5: Suicide et tentative de suicide en milieu carcéral

Chapitre 5


Suicide et tentative de suicide en milieu carcéral



Depuis les années 1960, le taux de suicide en prison a parallèlement presque quintuplé. Au vu de cette augmentation alarmante, la mission de prévention et de lutte contre le suicide en milieu carcéral est devenue un axe majeur de l’administration pénitentiaire, devant les émeutes, les évasions et les agressions.


Afin de mieux comprendre le phénomène du suicide en prison et d’en améliorer la prévention, il est important d’identifier au mieux les facteurs de risque et de vulnérabilité face au suicide en milieu carcéral.

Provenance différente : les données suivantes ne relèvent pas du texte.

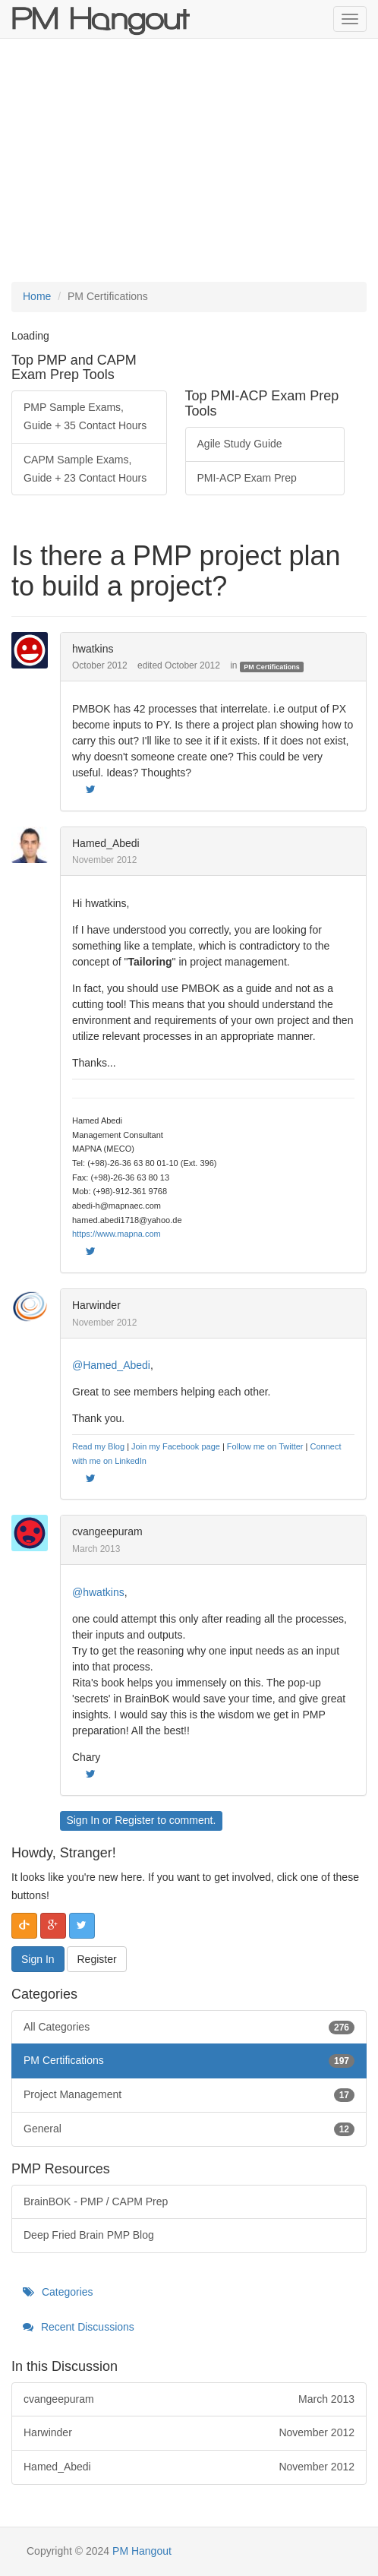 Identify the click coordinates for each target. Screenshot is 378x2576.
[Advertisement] (189, 160)
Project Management (189, 2095)
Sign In (82, 1820)
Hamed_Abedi (106, 843)
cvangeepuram (107, 1531)
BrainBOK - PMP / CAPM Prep (96, 2201)
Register (134, 1820)
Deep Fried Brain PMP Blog (89, 2235)
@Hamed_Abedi (111, 1365)
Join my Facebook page (175, 1446)
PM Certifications (272, 666)
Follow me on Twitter (265, 1446)
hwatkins (92, 649)
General (189, 2129)
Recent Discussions (78, 2327)
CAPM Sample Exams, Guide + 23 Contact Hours (85, 469)
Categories (58, 2292)
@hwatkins (98, 1592)
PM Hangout (142, 2551)
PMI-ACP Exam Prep (247, 478)
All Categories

Le suicide en milieu carcéral



Les données épidémiologiques


Le nombre de personnes écrouées dans les établissements pénitentiaires en France métropolitaine a plus que doublé depuis les années 1960 pour atteindre 62 712 personnes en moyenne en 2009. Parallèlement, le taux de suicide en prison a presque quintuplé en 50 ans passant de 4,3 pour 10 000 écroués en 1960 à 19,3 pour 10 000 en 2009 [1]. L’évolution a été marquée par des pics au milieu des années 1970 et à la fin des années 1990. Le niveau le plus élevé a été atteint en 1996 avec 26 suicides pour 10 000 détenus [2]. En population générale, il y a eu également une augmentation du taux de suicide notamment chez les hommes âgés de 15 à 59 ans particulièrement représentés en prison. En effet, 93 % de la population carcérale sont des hommes de ce groupe d’âge. [3] Ainsi, la « sursuicidité » de la population carcérale par rapport à la population générale est avérée puisque l’on retrouve un coefficient multiplicateur de 13,5 ramené à 6,5 pour une population de même caractéristiques sociodémographiques [4].



La France comparée à ses voisins européens


Le Monde daté du 1er avril 2009 titre au sujet des suicides en prison :



En effet, avec 20 suicides annuels pour 10 000 détenus en moyenne entre 2002–2006, la France présente le niveau de suicide en prison le plus élevé de l’Europe des Quinze, loin devant le Danemark (13/10 000), la Grèce ayant le taux le plus bas (4/10 000) [5]. Ces résultats sont à considérer avec beaucoup de précaution puisqu’il est, en effet, difficile de comparer les différents pays européens en raison des différences de définition du suicide d’un pays à l’autre, du mode de calcul du taux de suicide, des variations de la population carcérale et des variations du suicide dans la population générale dans chaque pays.



Les caractéristiques du suicide en milieu carcéral



Les modalités de passage à l’acte


La pendaison est surreprésentée puisque 95 % des détenus qui se sont suicidés en 2009 se sont pendus. Les autres moyens utilisés sont l’absorption de produits toxiques, les automutilations, l’immolation, l’ingestion de corps étrangers, la projection dans le vide et l’étouffement [6]. La pendaison est très présente, non par choix mais du fait du contexte carcéral. En effet, les moyens suicidaires sont restreints en raison du milieu lui-même et de la volonté de limiter au maximum les risques. Des filets sont installés dans les coursives pour éviter les précipitations d’un étage élevé et les objets tranchants sont interdits pour limiter les risques d’agression et d’évasions. La pendaison et l’étouffement sont des moyens qui restent toujours possibles quels que soient les moyens de fouilles.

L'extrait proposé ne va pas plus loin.